The Shift in Perspective
Usually, my research process starts with brainstorming a few ideas and using generative AI to expand them into various frameworks. This helps me test the feasibility of my thoughts through further dialogue with the tool. Once I have a workable plan, I look for academic support through Google Scholar, CNKI, and the Leeds Library.
However, reflecting on the Week 15 readings, I’ve realized that despite the efficiency of this method, it has significant downsides that warrant a critical re-evaluation of my workflow.
Identifying the Risks
Upon review, I have identified four major methodological issues related to over-reliance on AI tools:
- Echo Chambers: AI hallucinations can stifle critical thinking because the model often echoes or "flatters" the user’s perspective rather than challenging it with necessary friction.
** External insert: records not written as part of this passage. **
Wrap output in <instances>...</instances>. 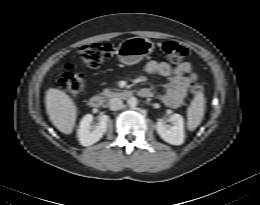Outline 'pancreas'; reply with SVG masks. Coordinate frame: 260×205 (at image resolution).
I'll return each instance as SVG.
<instances>
[{
	"instance_id": "1",
	"label": "pancreas",
	"mask_w": 260,
	"mask_h": 205,
	"mask_svg": "<svg viewBox=\"0 0 260 205\" xmlns=\"http://www.w3.org/2000/svg\"><path fill=\"white\" fill-rule=\"evenodd\" d=\"M102 94L105 95V96H111L112 95L111 89L105 88L103 90Z\"/></svg>"
}]
</instances>
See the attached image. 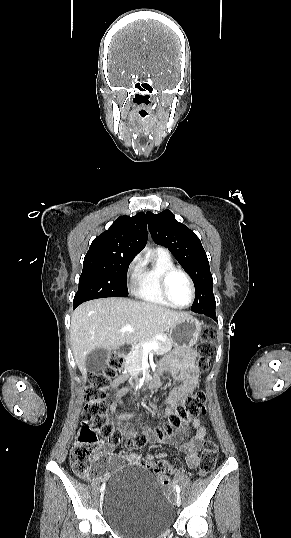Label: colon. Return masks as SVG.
I'll return each instance as SVG.
<instances>
[{"mask_svg":"<svg viewBox=\"0 0 291 538\" xmlns=\"http://www.w3.org/2000/svg\"><path fill=\"white\" fill-rule=\"evenodd\" d=\"M215 337L214 329L206 327L201 332V343L196 348V365L201 372H206L210 366V360L214 355L212 341ZM124 358L119 354H113L108 358L107 366L100 372L90 377V384L84 395L86 401L82 425L78 432L77 442L70 452V463L75 473L82 478H89L93 474H104L106 465L98 463L100 453L98 445L102 441L111 444L120 442L121 434L115 428L108 417V393L112 387L113 379L117 372L123 368ZM206 396L202 391L187 394L169 415L168 422L163 430H157L155 435L161 439L163 432H170L174 428L182 427L191 417L203 414L206 411ZM147 437L139 434L135 439L128 441V446L142 447L146 444ZM218 455V447L212 438L204 441L201 453L199 472L206 475L215 467ZM140 466L145 469L152 468L159 481L167 485V464L164 461L151 463L142 458Z\"/></svg>","mask_w":291,"mask_h":538,"instance_id":"obj_1","label":"colon"}]
</instances>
- Systemic Bias: The Western-centric nature of AI training data often results in biased outputs that lack diverse, non-hegemonic, or innovative viewpoints.
- Linguistic Erosion: For a student and English learner, over-reliance on AI can subtly reshape the way I organize my language and hinder the authentic development of my personal style.
- Stifled Innovation: The interactivity of AI is based on LLM mechanisms. Instead of boosting innovative characteristics, it risks limiting my thinking by returning results organized by existing data—which may be constituted by large bias and discrimination.
Strategic Pivot: Qualitative Focus
The reading on digital methods was particularly enlightening. It provided clear examples of how to conduct research digitally without coding knowledge and highlighted why these methods are so distinctive in the digital era.
Consequently, considering the constraints of time and energy, I have decided to prioritize qualitative methods over quantitative ones, as they align better with my current skills and project goals.
FIELD NOTE: Algorithms & Prejudice
Fortunately, inspired by the method of “googling black girls”, I started to search "Asian" and "Asian people" in Yahoo and Google.
The results were striking. I found advertisements for dating apps targeted at middle-aged males with titles referencing "Asian girls," alongside a disproportionate representation of Asian women in the general category of "Asian people."
This phenomenon raised my interest, as the search engine—fundamentally a kind of advertising system—commonly uses similar mechanisms for profit. Thus, it may reveal a systemic form of racism or sexism embedded in algorithmic structures which needs to be further researched.